The system is based on 16 servers with 4 processors each, all running Linux. A Tomcat servlet container defines the graphical user interface. A web services framework from the Systinet company, uses a server farm of approximately 200 Windows 2003 servers which run the application server developed by ProSoz. The application server was developed using Microsoft's (D)COM technology and uses an Informix 9.4x database running on a Solaris machine containing 80 CPUs and a 300 GB Cache-RAM.

== History ==
The software was delivered to large German cities such as Cologne, Hamburg, Frankfurt and Berlin on October 18, 2004. Other towns followed on October 21, although only 20% of the end user stations were permitted to use the system, to keep it from going down. More and more stations were soon added to the system, but there were many problems with the extremely slow response and data entry times. Staff in the social services agencies had to work overtime to get as much data into the system as possible before the start.

On December 23, 2004, the system had 2.6 million households registered and the FINAS booking system was prepared to send out 1.3 billion euros to accounts across the nation on January 1.

The first major error was found during the first payment - account numbers which were shorter than the standard 10 digits were filled up with zeros on the end instead of the beginning (i.e., 1234567 became 1234567000 instead of the correct 0001234567). The banks could not process the payments and thus had to be credited to fragment accounts until they could be sorted out. Due to the massive number of mistakes, the banks had to invest much effort into locating the owners, and the government had to issue emergency cash so that people could buy food.

As a quick fix the system switched to printing checks (not normally used in German financial transactions), but since the field for the street name chosen was too small, many of the checks could not be delivered to the intended recipients.

The software house ProSoz, a wholly owed subsidiary of the city of Herten, was on the brink of bankruptcy and resigned from the consortium. T-Systems hired the programmers from the company.

Even six months after the start of the system, there were many needed features of the system that could not be used. For example, neither an analysis of variance nor a list of persons who had received too much money could be printed. The printing of documents was not flexible enough to fit many local situations. New legal rules for deducting current income from small jobs could not be completed in time for the official start of the system on October 1, 2005.

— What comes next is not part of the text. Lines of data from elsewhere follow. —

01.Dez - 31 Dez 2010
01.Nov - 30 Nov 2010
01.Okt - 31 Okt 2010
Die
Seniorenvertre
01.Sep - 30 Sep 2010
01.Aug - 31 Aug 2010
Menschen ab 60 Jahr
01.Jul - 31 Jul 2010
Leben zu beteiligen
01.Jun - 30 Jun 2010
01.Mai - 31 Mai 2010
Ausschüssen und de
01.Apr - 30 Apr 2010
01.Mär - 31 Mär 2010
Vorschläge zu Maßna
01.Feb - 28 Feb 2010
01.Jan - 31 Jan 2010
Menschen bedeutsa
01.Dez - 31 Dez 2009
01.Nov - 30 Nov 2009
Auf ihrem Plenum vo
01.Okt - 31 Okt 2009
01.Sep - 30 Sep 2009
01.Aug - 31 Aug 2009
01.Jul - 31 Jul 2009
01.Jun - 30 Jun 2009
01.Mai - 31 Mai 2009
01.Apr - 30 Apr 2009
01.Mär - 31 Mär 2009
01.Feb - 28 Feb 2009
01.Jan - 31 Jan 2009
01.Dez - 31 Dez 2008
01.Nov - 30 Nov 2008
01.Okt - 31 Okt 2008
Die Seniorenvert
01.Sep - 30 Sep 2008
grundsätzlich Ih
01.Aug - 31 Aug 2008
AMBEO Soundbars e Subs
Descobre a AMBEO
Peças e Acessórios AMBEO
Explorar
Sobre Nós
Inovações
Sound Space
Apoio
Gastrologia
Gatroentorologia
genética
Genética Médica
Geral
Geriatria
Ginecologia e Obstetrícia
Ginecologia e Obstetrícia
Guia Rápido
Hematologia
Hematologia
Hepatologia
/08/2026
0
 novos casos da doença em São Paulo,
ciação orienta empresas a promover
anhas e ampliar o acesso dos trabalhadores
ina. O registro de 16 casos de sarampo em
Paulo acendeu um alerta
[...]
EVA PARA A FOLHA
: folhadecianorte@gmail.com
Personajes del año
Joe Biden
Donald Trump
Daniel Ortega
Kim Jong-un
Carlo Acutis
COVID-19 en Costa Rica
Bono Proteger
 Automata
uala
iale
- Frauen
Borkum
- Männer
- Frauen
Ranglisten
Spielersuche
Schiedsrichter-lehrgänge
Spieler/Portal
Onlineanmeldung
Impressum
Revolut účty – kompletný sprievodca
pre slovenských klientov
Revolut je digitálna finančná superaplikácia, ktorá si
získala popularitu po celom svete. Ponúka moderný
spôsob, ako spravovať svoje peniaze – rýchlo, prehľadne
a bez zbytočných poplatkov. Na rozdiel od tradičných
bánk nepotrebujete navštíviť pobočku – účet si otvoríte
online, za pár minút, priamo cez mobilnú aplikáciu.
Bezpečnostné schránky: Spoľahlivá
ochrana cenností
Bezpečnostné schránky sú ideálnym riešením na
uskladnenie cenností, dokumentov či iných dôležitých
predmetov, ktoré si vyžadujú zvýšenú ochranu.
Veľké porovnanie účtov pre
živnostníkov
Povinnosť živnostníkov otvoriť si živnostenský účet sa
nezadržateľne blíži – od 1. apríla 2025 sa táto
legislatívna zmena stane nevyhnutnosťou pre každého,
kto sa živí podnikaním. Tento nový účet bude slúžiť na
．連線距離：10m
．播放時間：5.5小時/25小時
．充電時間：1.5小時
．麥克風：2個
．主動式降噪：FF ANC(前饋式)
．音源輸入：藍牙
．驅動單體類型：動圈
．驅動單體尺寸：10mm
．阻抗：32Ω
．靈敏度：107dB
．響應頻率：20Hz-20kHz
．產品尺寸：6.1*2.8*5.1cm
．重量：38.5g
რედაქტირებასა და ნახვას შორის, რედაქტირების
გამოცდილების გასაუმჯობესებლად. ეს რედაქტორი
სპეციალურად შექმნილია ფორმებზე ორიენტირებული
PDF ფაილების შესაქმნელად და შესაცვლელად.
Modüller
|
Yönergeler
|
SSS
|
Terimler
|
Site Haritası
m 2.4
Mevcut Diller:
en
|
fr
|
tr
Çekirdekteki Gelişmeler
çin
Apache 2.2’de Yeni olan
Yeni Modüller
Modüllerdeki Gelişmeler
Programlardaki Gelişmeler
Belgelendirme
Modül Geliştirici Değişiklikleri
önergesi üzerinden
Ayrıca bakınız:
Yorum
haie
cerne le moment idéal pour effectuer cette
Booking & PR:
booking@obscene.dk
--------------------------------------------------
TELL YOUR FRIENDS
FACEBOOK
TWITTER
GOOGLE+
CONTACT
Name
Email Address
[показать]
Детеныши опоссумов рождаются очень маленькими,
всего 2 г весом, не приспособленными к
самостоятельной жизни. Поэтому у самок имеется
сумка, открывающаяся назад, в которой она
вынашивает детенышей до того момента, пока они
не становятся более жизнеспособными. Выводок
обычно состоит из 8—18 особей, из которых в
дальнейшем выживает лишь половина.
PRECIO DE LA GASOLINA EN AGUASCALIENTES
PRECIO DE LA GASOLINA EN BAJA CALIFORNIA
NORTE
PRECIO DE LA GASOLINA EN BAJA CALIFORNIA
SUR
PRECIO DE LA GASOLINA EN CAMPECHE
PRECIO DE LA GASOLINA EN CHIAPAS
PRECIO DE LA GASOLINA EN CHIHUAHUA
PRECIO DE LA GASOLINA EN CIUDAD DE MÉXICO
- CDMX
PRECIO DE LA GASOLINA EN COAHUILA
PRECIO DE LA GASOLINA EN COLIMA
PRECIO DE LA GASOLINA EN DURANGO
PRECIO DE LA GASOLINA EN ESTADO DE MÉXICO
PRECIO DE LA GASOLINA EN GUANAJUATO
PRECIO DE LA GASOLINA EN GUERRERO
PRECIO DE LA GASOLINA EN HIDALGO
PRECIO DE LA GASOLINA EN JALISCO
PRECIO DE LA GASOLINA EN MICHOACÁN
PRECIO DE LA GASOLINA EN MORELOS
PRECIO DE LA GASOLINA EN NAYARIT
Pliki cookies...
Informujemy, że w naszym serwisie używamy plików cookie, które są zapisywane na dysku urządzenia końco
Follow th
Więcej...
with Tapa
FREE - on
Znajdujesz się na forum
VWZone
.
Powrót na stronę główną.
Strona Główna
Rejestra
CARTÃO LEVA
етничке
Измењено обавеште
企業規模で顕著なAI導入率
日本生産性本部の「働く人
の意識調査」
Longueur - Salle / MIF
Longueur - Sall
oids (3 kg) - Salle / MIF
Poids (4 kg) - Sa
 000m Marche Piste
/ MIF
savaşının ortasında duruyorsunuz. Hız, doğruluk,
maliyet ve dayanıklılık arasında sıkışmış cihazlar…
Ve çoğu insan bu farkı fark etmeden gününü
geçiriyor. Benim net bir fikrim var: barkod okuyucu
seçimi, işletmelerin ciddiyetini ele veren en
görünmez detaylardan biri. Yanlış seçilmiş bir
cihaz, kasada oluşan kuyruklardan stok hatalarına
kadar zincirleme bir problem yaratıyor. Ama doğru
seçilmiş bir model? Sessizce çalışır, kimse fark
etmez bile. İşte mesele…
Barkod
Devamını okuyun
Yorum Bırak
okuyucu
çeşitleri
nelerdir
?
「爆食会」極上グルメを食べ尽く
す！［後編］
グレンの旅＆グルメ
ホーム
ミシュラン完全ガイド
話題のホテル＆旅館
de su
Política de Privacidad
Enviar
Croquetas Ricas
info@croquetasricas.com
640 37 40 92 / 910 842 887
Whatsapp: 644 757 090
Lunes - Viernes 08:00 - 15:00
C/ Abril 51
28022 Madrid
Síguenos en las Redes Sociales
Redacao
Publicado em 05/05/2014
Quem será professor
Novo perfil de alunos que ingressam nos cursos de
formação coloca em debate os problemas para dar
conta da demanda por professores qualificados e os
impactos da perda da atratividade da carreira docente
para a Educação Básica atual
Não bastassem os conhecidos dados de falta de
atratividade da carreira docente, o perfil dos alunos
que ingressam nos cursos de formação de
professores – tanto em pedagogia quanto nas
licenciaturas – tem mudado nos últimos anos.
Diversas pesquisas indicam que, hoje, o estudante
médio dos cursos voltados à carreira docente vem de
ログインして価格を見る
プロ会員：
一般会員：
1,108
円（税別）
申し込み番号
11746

In July 2005 it was discovered that the system could not cope with one-time payments, for example so that schoolchildren could purchase books; consequently, this feature was disabled entirely. A few days later it was discovered that the system was not registering people properly with their insurance companies, causing enormous administrative headaches for the insurance providers.

In September 2005 the German press reported that the system had been transferring 25 million euros too much per month to the insurance providers. This meant that they could not calculate the new, lower insurance rate that was mandated to save the government money. According to press reports, an expert committee had determined the software to be non-maintainable and non-adaptable and was considering a completely new software system, just 9 months after it had gone into operation.